Cross validation is important as it prevents your model from overfitting. We have chosen to work with a maximum of 6 folds so that that sample from each fold is representative enough as there are not a lot of rows in our dataset.

In [24]:
def crossval_train_test(cols, col2, df, n=2):
    ''' Calculates average rmse and std rmse value for n number of folds.
    
    This function takes in a list of columns to train, the target column to predict, and a DataFrame
    The DataFrame is split and randomized using `scikit-learn.model_selection` KFold class while the
    average rmse and std rmse values are calculated by taking the mean and std of the squareroot of 
    mean_squared_error values returned by `scikit-learn.model_selction` cross_val_score class.
    
    Parameters
    ----------
    cols : list
         list of columns in DataFrame to train.
    col2 : str
         name of target column in DataFrame.
    df : DataFrame
    n : int, default 2
       number of splits.
    
    Returns
    -------
    avg_rmse : float
               average rmse value.
    std_rmse : float
         standard deviation of rmse values.
    '''
    kf = KFold(n, shuffle=True, random_state = 1)
    model = KNeighborsRegressor()
    mses = cross_val_score(model, df[cols],
                         df[col2], scoring = 'neg_mean_squared_error',
                         cv = kf)
    rmses = np.sqrt(abs(mses))
    avg_rmse = np.mean(rmses)
    std_rmse = np.std(rmses)
    
    return avg_rmse, std_rmse
In [25]:
five_features = {}
for i in range(2,7):
    avg_rmse, std_rmse = crossval_train_test(best_features[:5], 'price',
                                             num_cars, i)
    five_features[f'{i} folds'] = (avg_rmse, std_rmse)
    
five_features
Out[25]:
{'2 folds': (3564.9159667286813, 900.4289986239398),
 '3 folds': (3450.5535754697853, 844.1974363600241),
 '4 folds': (3213.8019407419806, 740.0482772651251),
 '5 folds': (3114.5331206578367, 1245.0075681397911),
 '6 folds': (3025.0407445505807, 1293.1695693291022)}
In [26]:
averages = []
stds = []
for k,v in five_features.items():
    avg = v[0]
    std = v[1]
    averages.append(avg)
    stds.append(std)
    
plt.figure(figsize=(8, 6))
x = np.arange(5)
width = 0.4
plt.xticks(x, ['2 folds', '3 folds', '4 folds', '5 folds', '6 folds'])
bar1 = plt.bar(x - width/2, averages, 
               label='avg rmse', width = width
              )
bar2 = plt.bar(x + width/2, stds, 
               label='std rmse', width = width
              )

plt.xlabel('number of folds')
plt.legend()
plt.title('Average RMSE and STD RMSE For Different Folds')
plt.show()

The average RMSE values and the standard deviation of the RMSE values reduced as we varied the number of folds from 2 to 4. And when we varied from 4 folds up to 6 folds, the average RMSE values reduced still but the standard deviation of the RMSE values increased.
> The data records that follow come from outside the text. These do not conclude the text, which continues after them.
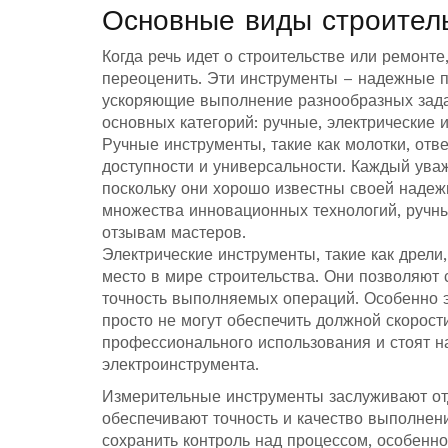
Основные виды строител
Когда речь идет о строительстве или ремонт
переоценить. Эти инструменты – надежные 
ускоряющие выполнение разнообразных зад
основных категорий: ручные, электрические 
Ручные инструменты, такие как молотки, от
доступности и универсальности. Каждый ува
поскольку они хорошо известны своей надеж
множества инновационных технологий, ручн
отзывам мастеров.
Электрические инструменты, такие как дрел
место в мире строительства. Они позволяют
точность выполняемых операций. Особенно э
просто не могут обеспечить должной скорост
профессионального использования и стоят н
электроинструмента.
Измерительные инструменты заслуживают от
обеспечивают точность и качество выполнен
сохранить контроль над процессом, особенно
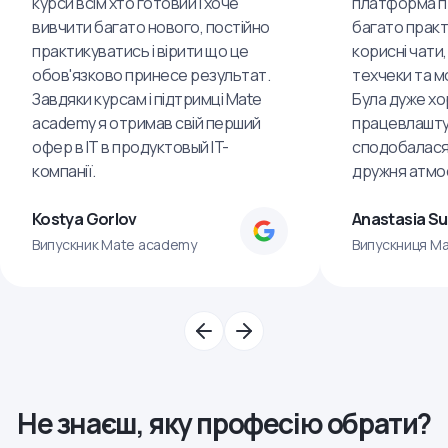
курси всім хто готовий і хоче
платформа пр
вивчити багато нового, постійно
багато практ
практикуватись і вірити що це
корисні чати,
обов'язково принесе результат.
техчеки та м
Завдяки курсам і підтримці Mate
Була дуже хо
academy я отримав свій перший
працевлашту
офер в IT в продуктовый IT-
сподобалася
компанії.
дружня атмо
Kostya Gorlov
Anastasia S
Випускник Mate academy
Випускниця M
Не знаєш, яку професію обрати?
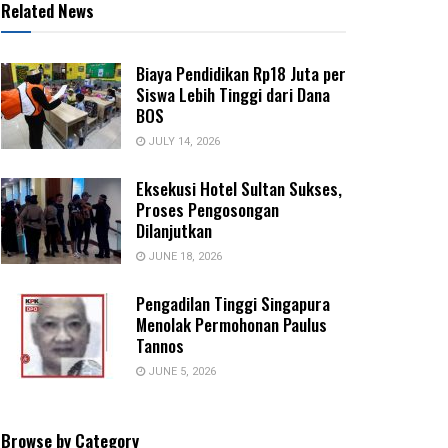
Related News
Biaya Pendidikan Rp18 Juta per
Siswa Lebih Tinggi dari Dana
BOS
JULY 14, 2026
Eksekusi Hotel Sultan Sukses,
Proses Pengosongan
Dilanjutkan
JUNE 18, 2026
Pengadilan Tinggi Singapura
Menolak Permohonan Paulus
Tannos
JUNE 5, 2026
Browse by Category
Optimally we want a low bias(average RMSE value) as well as a low variance(standard deviation of RMSE) but there is usually a trade off between the bias and the variance.

Conclusion

While our dataset was not large enough to make a concrete prediction, it was valuable process in learning a machine learning work flow. One of the things learned here is that we can improve the performance of the model by either increasing the number of features we train the model on or by varying the hyperparameters. It is also important to note that training the model on more features or increasing the number of hyperparameters(n_neighbours) does not neccesarily result in better performance of the model.